Problem to work on: Determine the number of lines in the data below that contain the string "Switch", and respond with that number alone.

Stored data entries
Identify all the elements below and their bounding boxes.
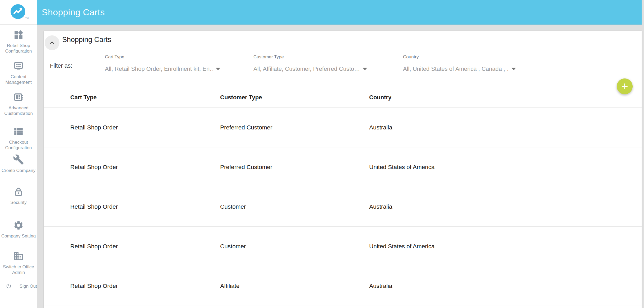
cell-cart-type: Retail Shop Order xyxy=(70,283,220,290)
widgets-icon xyxy=(13,30,24,40)
cart-type-filter-label: Cart Type xyxy=(105,54,220,60)
cell-country: United States of America xyxy=(369,243,642,250)
sidebar-item-security[interactable]: Security xyxy=(0,186,37,205)
collapse-panel-button[interactable] xyxy=(45,35,59,50)
table-row[interactable]: Retail Shop Order Affiliate Australia xyxy=(44,266,642,306)
chevron-up-icon xyxy=(48,39,56,47)
lock-icon xyxy=(13,186,24,197)
dropdown-arrow-icon xyxy=(363,68,367,70)
sidebar-item-label: Retail Shop Configuration xyxy=(0,43,37,54)
sidebar-item-sign-out[interactable]: Sign Out xyxy=(0,283,37,289)
filter-bar: Filter as: Cart Type All, Retail Shop Or… xyxy=(44,48,642,87)
country-filter-value: All, United States of America , Canada ,… xyxy=(403,66,508,72)
cell-customer-type: Customer xyxy=(220,203,369,210)
app-logo: TM xyxy=(0,0,37,25)
sidebar-item-advanced-customization[interactable]: Advanced Customization xyxy=(0,92,37,116)
dropdown-arrow-icon xyxy=(511,68,516,70)
dropdown-arrow-icon xyxy=(216,68,220,70)
trending-up-logo-icon xyxy=(10,4,26,20)
customer-type-filter-label: Customer Type xyxy=(253,54,367,60)
view-list-icon xyxy=(13,126,24,137)
sidebar-item-create-company[interactable]: Create Company xyxy=(0,154,37,173)
column-header-cart-type: Cart Type xyxy=(70,94,220,101)
sidebar-item-content-management[interactable]: Content Management xyxy=(0,61,37,85)
add-shopping-cart-button[interactable]: + xyxy=(617,78,633,94)
cell-country: United States of America xyxy=(369,164,642,171)
cell-cart-type: Retail Shop Order xyxy=(70,124,220,131)
sidebar-item-label: Checkout Configuration xyxy=(0,139,37,151)
column-header-customer-type: Customer Type xyxy=(220,94,369,101)
cart-type-filter-dropdown[interactable]: Cart Type All, Retail Shop Order, Enroll… xyxy=(105,54,220,76)
sidebar-item-label: Switch to Office Admin xyxy=(0,264,37,275)
sidebar-item-label: Sign Out xyxy=(20,283,37,289)
sidebar-item-checkout-configuration[interactable]: Checkout Configuration xyxy=(0,126,37,151)
cell-country: Australia xyxy=(369,124,642,131)
power-icon xyxy=(6,283,12,289)
logo-tm-text: TM xyxy=(25,17,29,19)
cell-cart-type: Retail Shop Order xyxy=(70,243,220,250)
sidebar: TM Retail Shop Configuration Content Man… xyxy=(0,0,37,308)
sidebar-item-label: Content Management xyxy=(0,74,37,85)
table-row[interactable]: Retail Shop Order Preferred Customer Uni… xyxy=(44,147,642,187)
customer-type-filter-value: All, Affiliate, Customer, Preferred Cust… xyxy=(253,66,359,72)
wrench-icon xyxy=(13,154,24,165)
building-icon xyxy=(13,251,24,262)
shopping-carts-panel: Shopping Carts Filter as: Cart Type All,… xyxy=(44,31,642,308)
cell-cart-type: Retail Shop Order xyxy=(70,203,220,210)
top-app-bar: Shopping Carts xyxy=(37,0,642,25)
cell-cart-type: Retail Shop Order xyxy=(70,164,220,171)
gear-icon xyxy=(13,220,24,231)
developer-board-icon xyxy=(13,92,24,102)
sidebar-item-company-setting[interactable]: Company Setting xyxy=(0,220,37,239)
table-row[interactable]: Retail Shop Order Preferred Customer Aus… xyxy=(44,108,642,147)
table-row[interactable]: Retail Shop Order Customer United States… xyxy=(44,227,642,266)
column-header-country: Country xyxy=(369,94,642,101)
panel-header: Shopping Carts xyxy=(44,31,642,48)
cell-customer-type: Affiliate xyxy=(220,283,369,290)
filter-as-label: Filter as: xyxy=(50,62,72,69)
page-title: Shopping Carts xyxy=(42,7,105,17)
sidebar-item-label: Create Company xyxy=(0,168,37,173)
cell-country: Australia xyxy=(369,283,642,290)
cart-type-filter-value: All, Retail Shop Order, Enrollment kit, … xyxy=(105,66,212,72)
cell-customer-type: Preferred Customer xyxy=(220,164,369,171)
table-row[interactable]: Retail Shop Order Customer Australia xyxy=(44,187,642,227)
customer-type-filter-dropdown[interactable]: Customer Type All, Affiliate, Customer, … xyxy=(253,54,367,76)
country-filter-label: Country xyxy=(403,54,516,60)
sidebar-item-label: Security xyxy=(0,200,37,205)
sidebar-item-retail-shop-configuration[interactable]: Retail Shop Configuration xyxy=(0,30,37,54)
content-monitor-icon xyxy=(13,61,24,71)
sidebar-item-switch-to-office-admin[interactable]: Switch to Office Admin xyxy=(0,251,37,275)
country-filter-dropdown[interactable]: Country All, United States of America , … xyxy=(403,54,516,76)
panel-title: Shopping Carts xyxy=(62,31,111,48)
sidebar-item-label: Company Setting xyxy=(0,233,37,239)
sidebar-item-label: Advanced Customization xyxy=(0,105,37,116)
table-header-row: Cart Type Customer Type Country xyxy=(44,87,642,108)
cell-country: Australia xyxy=(369,203,642,210)
cell-customer-type: Customer xyxy=(220,243,369,250)
cell-customer-type: Preferred Customer xyxy=(220,124,369,131)
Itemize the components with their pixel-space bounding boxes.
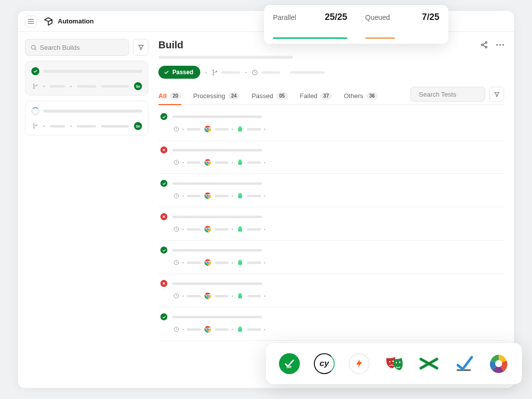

Finished exercise: 2